A controversial measure requiring all sex ed programs in Alaska schools to garner the approval of local school boards has been assigned to a conference committee in the Alaska Legislature.

In a brief Friday floor session, the Alaska Senate appointed senators Mike Dunleavy, R-Wasilla; Cathy Giessel, R-Anchorage; and Donny Olson, D-Nome, to the committee, which will be tasked with combining differing versions of House Bill 156.

When it was drafted by Rep. Wes Keller, R-Wasilla, HB 156 was envisioned as a way to allow school districts to suspend standardized testing after the abysmal failure of the Alaska Measures of Progress exam.

The state’s first computer-conducted standardized test, AMP failed to deliver the data administrators sought, and this year’s tests were cancelled when a backhoe severed a fiber-optic cable in Kansas, home to the testing center, just as Alaska students were preparing to take the exam.
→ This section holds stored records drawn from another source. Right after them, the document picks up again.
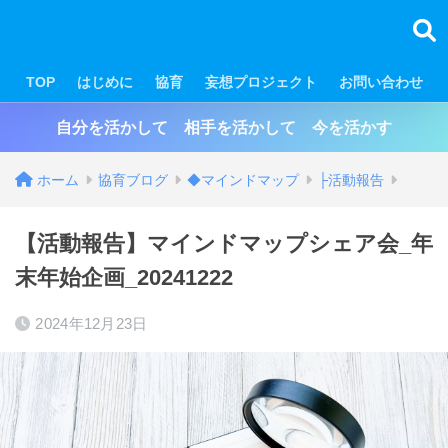
TOP
はじめに
協育
妄想プロジェクト
お問い合わせ
自分を活かして 相手を活かして 今を活かす
ホーム
協育ブログ
◆マインドマップ
├活動報告
【活動報告】マインドマップシェア会_年
末年始企画_20241222
2024年12月23日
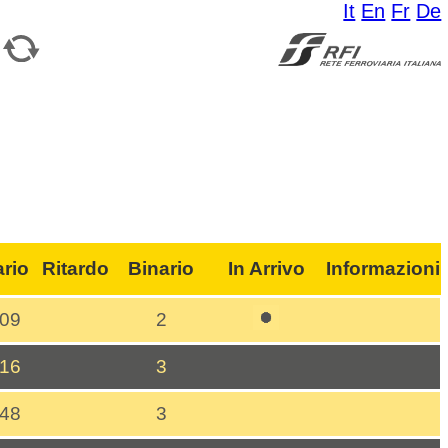
It
En
Fr
De
ario
Ritardo
Binario
In Arrivo
Informazioni
:09
2
:16
3
:48
3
In a Senate committee, HB 156 was altered to include an amendment brought forward by Dunleavy, whose Senate Bill 89 had been killed in a House committee.

Both SB 89 and the amendment to HB 156 would restrict who can teach sexual education in Alaska schools. As originally drafted, the measure would have permitted only certified teachers to conduct sex ed classes, and some versions of the measure were written to forbid groups that provide abortion services from also teaching sex ed. That was a specific jab at Planned Parenthood.
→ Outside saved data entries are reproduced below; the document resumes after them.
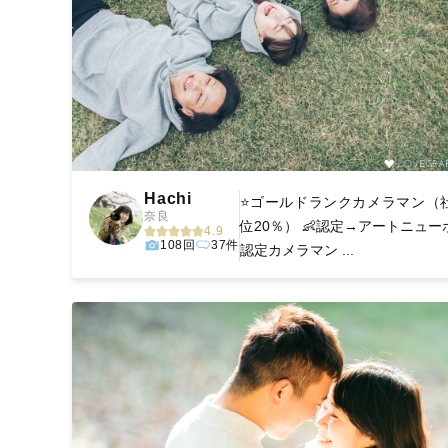
Hachi
⭐️ゴールドランクカメラマン（
奈良
位20％） 👶認定→アートニュー
4.9
108回
37件
認定カメラマン ...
In subsequent committees, the Dunleavy amendment was softened. The final version of the bill, passed by the Senate on April 17, calls for sex ed instructors to be overseen by a schoolteacher, and all instructors — and their curriculum — must be previously approved by the local school board.
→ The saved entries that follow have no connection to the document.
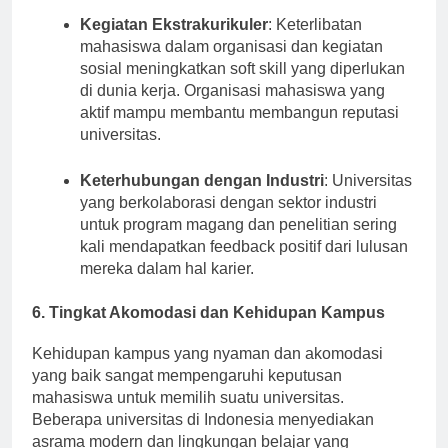
Kegiatan Ekstrakurikuler
: Keterlibatan
mahasiswa dalam organisasi dan kegiatan
sosial meningkatkan soft skill yang diperlukan
di dunia kerja. Organisasi mahasiswa yang
aktif mampu membantu membangun reputasi
universitas.
Keterhubungan dengan Industri
: Universitas
yang berkolaborasi dengan sektor industri
untuk program magang dan penelitian sering
kali mendapatkan feedback positif dari lulusan
mereka dalam hal karier.
6. Tingkat Akomodasi dan Kehidupan Kampus
Kehidupan kampus yang nyaman dan akomodasi
yang baik sangat mempengaruhi keputusan
mahasiswa untuk memilih suatu universitas.
Beberapa universitas di Indonesia menyediakan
While the Senate easily passed the amended HB 156 in a 15-5 vote, things weren’t as simple in the House. Lawmakers there balked, rejecting the Senate’s changes by a single vote: 20-19.

The two different versions now head to a conference committee for a compromise. The House on April 17 named Keller, Rep David Talerico (R-Healy), and Rep. Jonathan Kreiss-Tomkins (D-Sitka) to its side of the conference committee.

Speaking after Friday’s House floor session, Keller said no conference committee meetings have yet been scheduled, and Monday is the soonest that one is likely to take place.

If you’re looking for a sign of the conference committee’s likely decision, however, note that among the six conferees, only Kreiss-Tomkins voted on the floor against HB 156 with the Dunleavy Amendment.